A atuação desastrosa do presidente na pandemia será uma vaga lembrança em 2022, aposta-se, e largamente compensada pela ação na economia financiada pela nova CPMF. Ironicamente, a Covid-19 ajudará o atual inquilino do Planalto, ao proporcionar a criação de um imposto que representará uma injeção na veia de 120 bilhões de reais.

Esse é o plano para reeleger Bolsonaro.

Se conseguir aprovar a nova CPMF e não houver maiores solavancos até lá, Bolsonaro tem grande chance de dobrar a meta, como disse a centroavante trombadora Dilma Rousseff. Repetindo-me, ele foi eleito com o discurso da Lava Jato e pretende reeleger-se com o discurso de Lula. Até a sua fase paz e amor é uma cópia da do petista. Vez por outra, dará uma piscadela para a direita mais aguerrida, assim como fazia Lula com os seus aloprados ideológicos de esquerda. Ambos foram premidos pelas circunstâncias a amaciar a fala. Lula, para eleger-se presidente; Bolsonaro, por obra da prisão de Fabrício Queiroz e medo de implicações judiciais da sociopatia exercida livremente durante a pandemia (só o traço sociopático, aliás, o impede de fazer o teatro da comiseração, como seria necessário). O conselheiro Michel Temer provavelmente também lembrou Bolsonaro de como o marketing lulista havia funcionado e era preciso reprisá-lo. Encontrou ouvidos bem abertos. (Por sinal, os bolsonaristas deveriam pedir desculpas ao repórter Diego Amorim, que revelou que Temer estava aconselhando Bolsonaro e foi acusado de publicar fake news.)
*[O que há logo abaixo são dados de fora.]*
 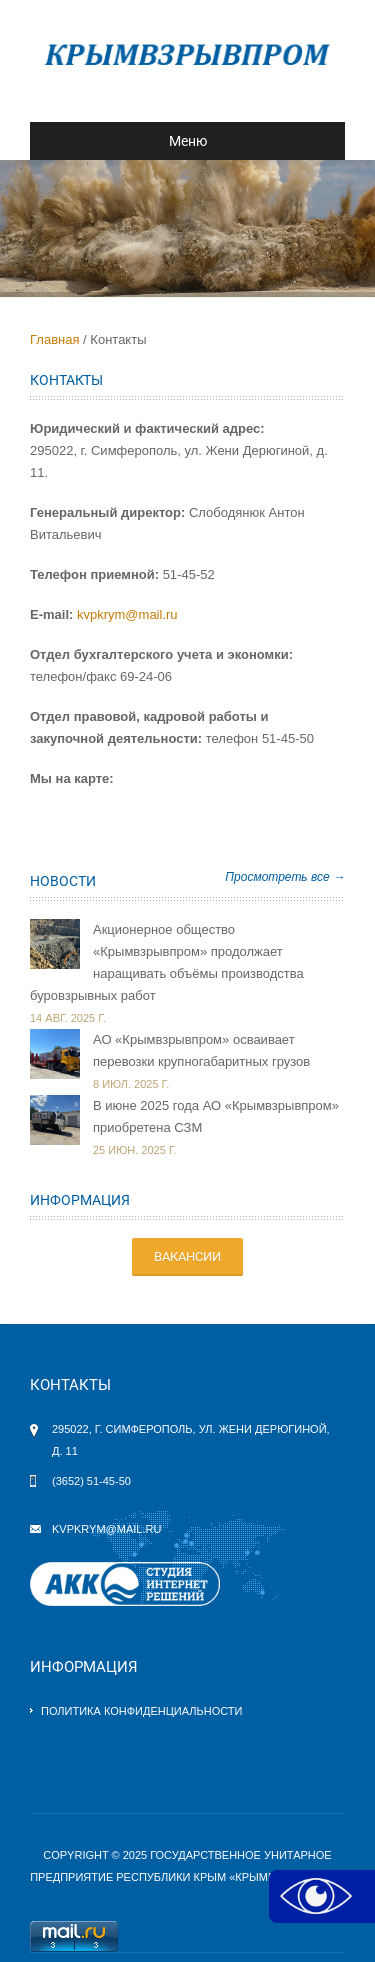 What do you see at coordinates (127, 614) in the screenshot?
I see `kvpkrym@mail.ru` at bounding box center [127, 614].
A questão que urge é salvar as aparências liberais de Paulo Guedes na economia e evitar mais debandadas na sua equipe, apesar do contínuo torpedeamento das reformas que seriam feitas. Vale até o mau teatro da reunião desta quarta-feira. É preciso acalmar o mercado financeiro, na opinião tanto de bolsonaristas como de opositores ligados aos bancos.Talvez o pessoal da Faria Lima se contente com uma reforma administrativa para inglês ver e a privatização dos Correios, por exemplo. O único ativo que faz diferença para os políticos em relação à estatal é o seu fundo de previdência, o Postalis. Elevar o teto de gastos para parecer que não foi furado? Nada que não possa ser reconstruído com a ajuda dos carpinteiros habituais. Ao fim e ao cabo, Guedes prometeu fazer e acontecer para tirar Brasília das nossas costas e poderá entrar na história como o criador de mais impostos enfeixados às pressas como reforma tributária. A regra de ouro é que um presidente precisa do nosso dinheiro para conseguir o segundo mandato. Ponto.

Tal é o quadro neste triste agosto de 2020, 23 anos depois da emenda da reeleição. Lembre a data e vista luto. Obrigado, Fernando Henrique Cardoso.